Tesla: What Would The Company Be Worth Without Elon Musk?
Summary:
- Tesla, Inc. shares have declined by over 20% since November, highlighting concerns about the company’s product roadmap.
- In recent days, CEO Elon Musk’s $55 billion pay package has been deemed excessive by a Delaware judge and voided, raising controversy and potentially leading to Mr. Musk’s exit.
- If Musk leaves and takes his AI and Robotics projects with him, Tesla’s shares could plummet by over 80% as it reverts to automaker valuation multiples.
To preface, in November, I wrote a cautious follow-up article on Tesla, Inc. (NASDAQ:TSLA), arguing that investors should be wary around the hype surrounding the Cybertruck launch, since Tesla has been notorious for over-promising and under-delivering.
My caution was not misplaced, as Tesla shares have declined by more than 20% since my article, punctuated by an especially poorly received Q4 earnings report (Figure 1).
Since countless other analysts have pored over Tesla’s quarterly earnings, I will not waste everyone’s time by rehashing the details. Instead, I will take some time to discuss Elon Musk’s future with the company.
In recent days, there have been reports that Elon Musk’s gargantuan $55 billion 2018 pay package has been voided by a Delaware judge for being excessive. Mr.

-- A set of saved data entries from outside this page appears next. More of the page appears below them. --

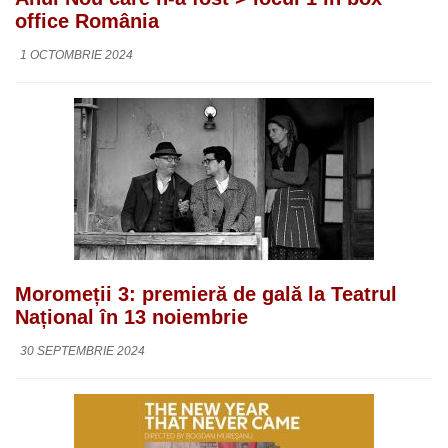
office România
1 OCTOMBRIE 2024
Moromeții 3: premieră de gală la Teatrul
Național în 13 noiembrie
30 SEPTEMBRIE 2024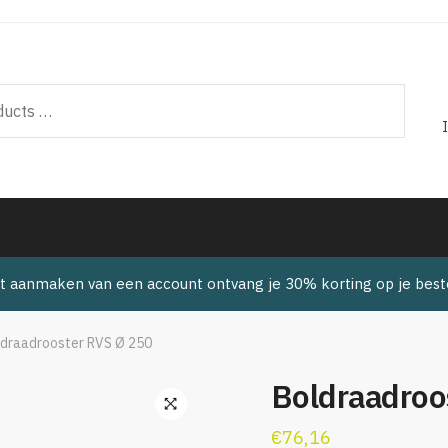
t aanmaken van een account ontvang je 30% korting op je beste
draadrooster RVS Ø 250
Boldraadroo
🔍
€
76,16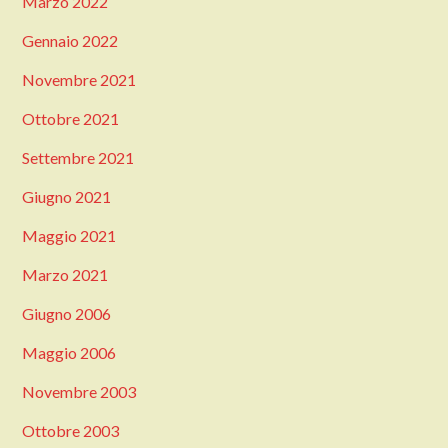
Marzo 2022
Gennaio 2022
Novembre 2021
Ottobre 2021
Settembre 2021
Giugno 2021
Maggio 2021
Marzo 2021
Giugno 2006
Maggio 2006
Novembre 2003
Ottobre 2003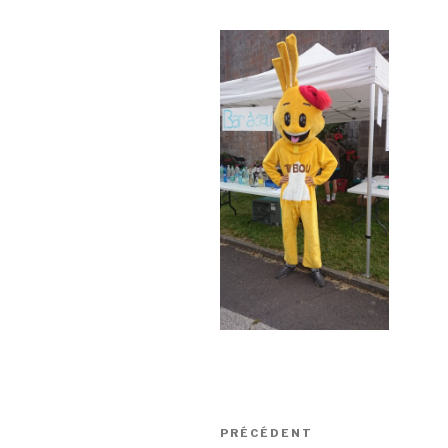
Navigation
Article
PRÉCÉDENT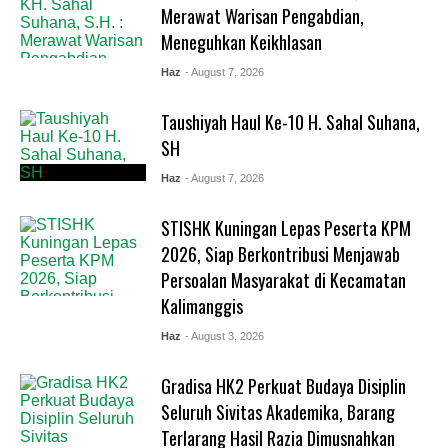
Merawat Warisan Pengabdian,
Meneguhkan Keikhlasan
Haz
- August 7, 2026
Taushiyah Haul Ke-10 H. Sahal Suhana,
SH
Haz
- August 7, 2026
STISHK Kuningan Lepas Peserta KPM
2026, Siap Berkontribusi Menjawab
Persoalan Masyarakat di Kecamatan
Kalimanggis
Haz
- August 3, 2026
Gradisa HK2 Perkuat Budaya Disiplin
Seluruh Sivitas Akademika, Barang
Terlarang Hasil Razia Dimusnahkan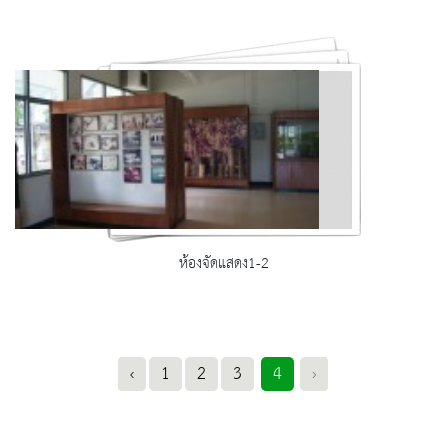
ห้องจัดแสดง1-2
‹
1
2
3
4
›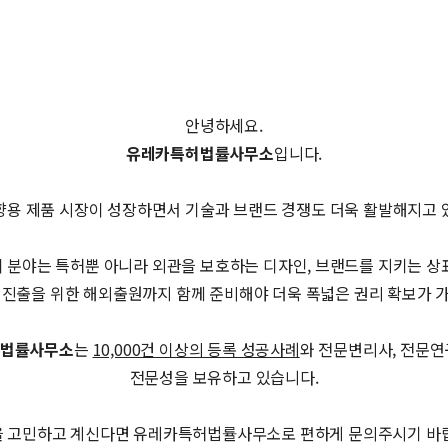
안녕하세요.
유레카특허법률사무소
입니다.
향용 제품 시장이 성장하면서 기술과 브랜드 경쟁도 더욱 활발해지고 
이 분야는 특허뿐 아니라 외관을 보호하는 디자인, 브랜드를 지키는 상표
 진출을 위한 해외출원까지 함께 준비해야 더욱 폭넓은 권리 확보가 
법률사무소
는
10,000건 이상의 등록 성공사례
와 전문변리사, 전문연
전문성을 보유하고 있습니다.
 고민하고 계신다면 유레카특허법률사무소로 편하게 문의주시기 바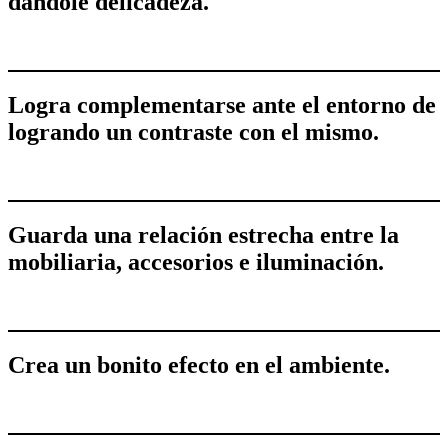
dándole delicadeza.
Logra complementarse ante el entorno de
logrando un contraste con el mismo.
Guarda una relación estrecha entre la
mobiliaria, accesorios e iluminación.
Crea un bonito efecto en el ambiente.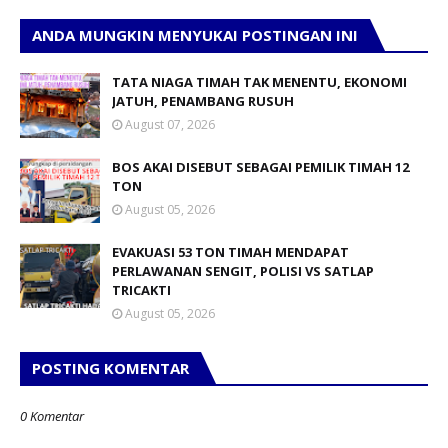
ANDA MUNGKIN MENYUKAI POSTINGAN INI
TATA NIAGA TIMAH TAK MENENTU, EKONOMI
JATUH, PENAMBANG RUSUH
August 07, 2026
BOS AKAI DISEBUT SEBAGAI PEMILIK TIMAH 12
TON
August 05, 2026
EVAKUASI 53 TON TIMAH MENDAPAT
PERLAWANAN SENGIT, POLISI VS SATLAP
TRICAKTI
August 05, 2026
POSTING KOMENTAR
0 Komentar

Musk has also been very vocal in recent weeks that he would be uncomfortable developing artificial intelligence (“AI”) and robotics at Tesla, unless he has over 25% voting control of the company.

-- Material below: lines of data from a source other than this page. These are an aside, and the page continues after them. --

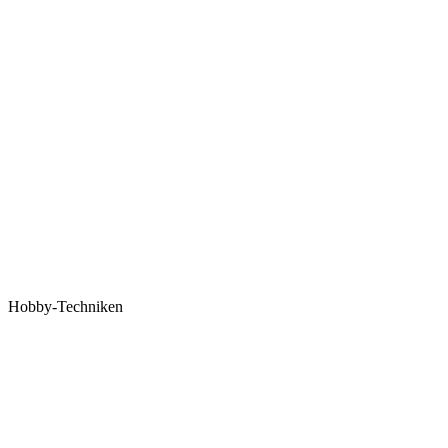
Hobby-Techniken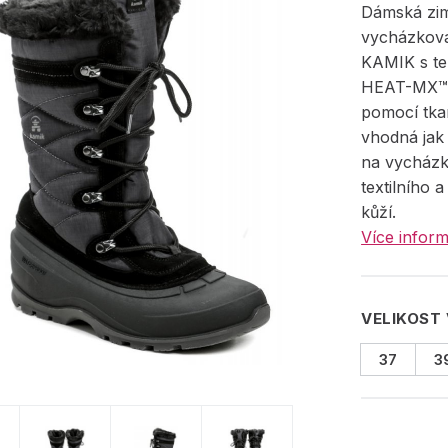
Dámská zim
vycházkov
KAMIK s te
HEAT-MX™ 
pomocí tka
vhodná jak 
na vycházk
textilního 
kůží.
Více inform
VELIKOST
37
3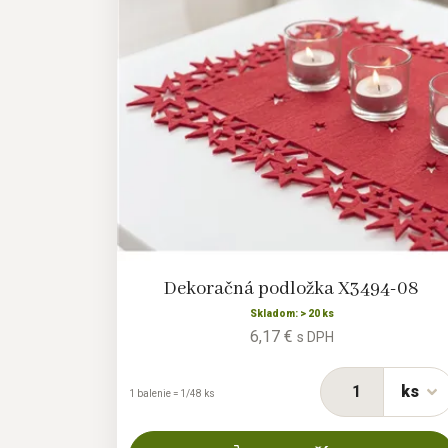
Dekoračná podložka X3494-08
Skladom: > 20 ks
6,17 €
s DPH
ks
1 balenie = 1/48 ks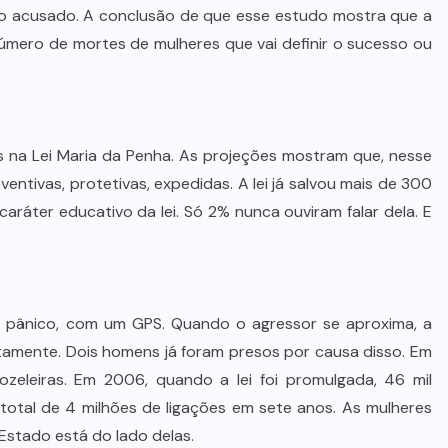
a o acusado. A conclusão de que esse estudo mostra que a
número de mortes de mulheres que vai definir o sucesso ou
 na Lei Maria da Penha. As projeções mostram que, nesse
entivas, protetivas, expedidas. A lei já salvou mais de 300
aráter educativo da lei. Só 2% nunca ouviram falar dela. E
 pânico, com um GPS. Quando o agressor se aproxima, a
atamente. Dois homens já foram presos por causa disso. Em
eleiras. Em 2006, quando a lei foi promulgada, 46 mil
total de 4 milhões de ligações em sete anos. As mulheres
Estado está do lado delas.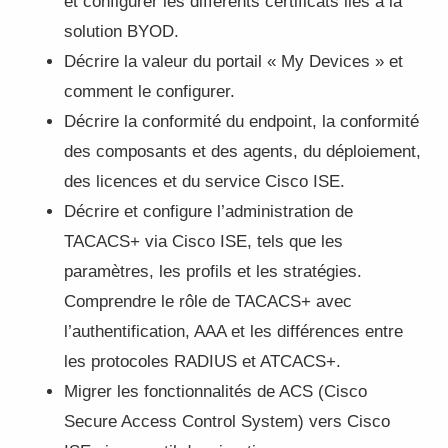
et configurer les différents certificats liés à la
solution BYOD.
Décrire la valeur du portail « My Devices » et
comment le configurer.
Décrire la conformité du endpoint, la conformité
des composants et des agents, du déploiement,
des licences et du service Cisco ISE.
Décrire et configure l’administration de
TACACS+ via Cisco ISE, tels que les
paramètres, les profils et les stratégies.
Comprendre le rôle de TACACS+ avec
l’authentification, AAA et les différences entre
les protocoles RADIUS et ATCACS+.
Migrer les fonctionnalités de ACS (Cisco
Secure Access Control System) vers Cisco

Given Mr. Musk only owns about 13% of the carmaker, there is a very real possibility he may call it quits and focus his attention and fortune on developing his other business pursuits like SpaceX, X, Neuralink, and xAI. So, what might Tesla be worth without Mr. Musk at the helm?

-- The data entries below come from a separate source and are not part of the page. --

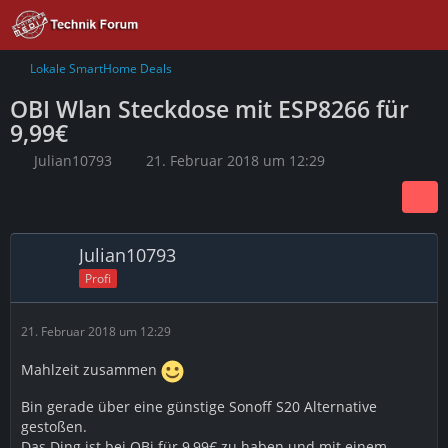
Lokale SmartHome Deals
OBI Wlan Steckdose mit ESP8266 für
9,99€
Julian10793
21. Februar 2018 um 12:29
Julian10793
Profi
21. Februar 2018 um 12:29
Mahlzeit zusammen
Bin gerade über eine günstige Sonoff S20 Alternative
gestoßen.
Das Ding ist bei OBi für 9,99€ zu haben und mit einem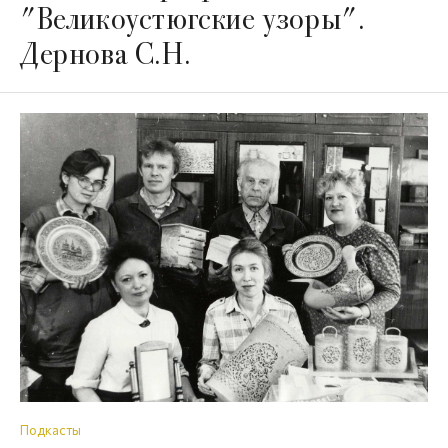
"Великоустюгские узоры".
Дернова С.Н.
Подкасты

Background On Gigantic Pay Package For Mr. Musk
First, a bit of background on the gigantic pay package that has been at the center of the latest controversy associated with Mr. Musk. While Tesla today is known as one of the most valuable companies in the world based on market capitalization, that was not the case in 2018, when it was just a fledgling auto maker with $50 billion in market cap (Figure 2).
Therefore, in order to retain and incentivize Mr. Musk, the company’s board of directors crafted the “2018 CEO Performance Award” program. The performance award consisted of 12 vesting tranches of stock options, with a vesting schedule “based entirely on the attainment of both operational milestones and market conditions.”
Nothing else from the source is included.